Start of DATA RECORDS

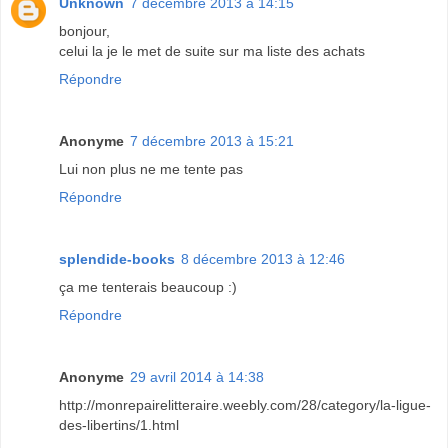
Unknown
7 décembre 2013 à 14:15
bonjour,
celui la je le met de suite sur ma liste des achats
Répondre
Anonyme
7 décembre 2013 à 15:21
Lui non plus ne me tente pas
Répondre
splendide-books
8 décembre 2013 à 12:46
ça me tenterais beaucoup :)
Répondre
Anonyme
29 avril 2014 à 14:38
http://monrepairelitteraire.weebly.com/28/category/la-ligue-
des-libertins/1.html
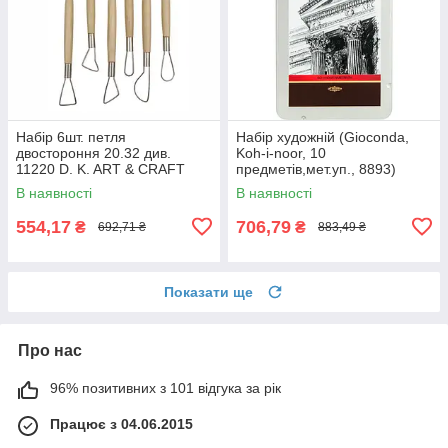
Набір 6шт. петля
Набір художній (Gioconda,
двостороння 20.32 див.
Koh-i-noor, 10
11220 D. K. ART & CRAFT
предметів,мет.уп., 8893)
В наявності
В наявності
554,17
706,79
₴
₴
692,71 ₴
883,49 ₴
Показати ще
Про нас
96% позитивних з 101 відгука за рік
Працює з 04.06.2015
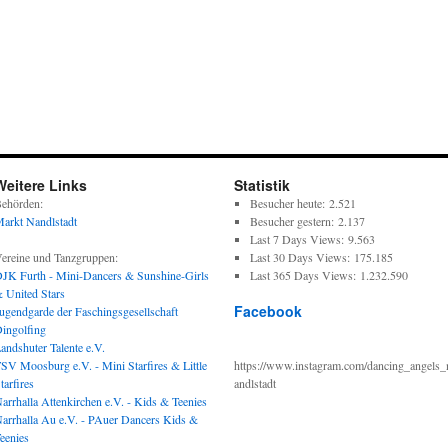
Weitere Links
Statistik
ehörden:
Besucher heute:
2.521
arkt Nandlstadt
Besucher gestern:
2.137
Last 7 Days Views:
9.563
ereine und Tanzgruppen:
Last 30 Days Views:
175.185
JK Furth - Mini-Dancers & Sunshine-Girls
Last 365 Days Views:
1.232.590
 United Stars
Facebook
ugendgarde der Faschingsgesellschaft
ingolfing
andshuter Talente e.V.
SV Moosburg e.V. - Mini Starfires & Little
https://www.instagram.com/dancing_angels_
tarfires
andlstadt
arrhalla Attenkirchen e.V. - Kids & Teenies
arrhalla Au e.V. - PAuer Dancers Kids &
eenies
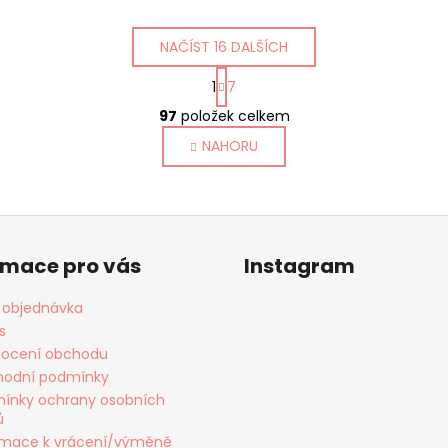
NAČÍST 16 DALŠÍCH
S
1
7
t
O
r
97
položek celkem
v
á
NAHORU
l
n
k
á
o
d
v
a
á
c
n
í
rmace pro vás
Instagram
í
p
r
 objednávka
v
s
k
ocení obchodu
y
odní podmínky
v
ínky ochrany osobních
ý
ů
p
rmace k vrácení/výměně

End of DATA RECORDS

Whenever a line of the data includes "Days", copy that line.

Last 7 Days Views:
Last 30 Days Views:
Last 365 Days Views:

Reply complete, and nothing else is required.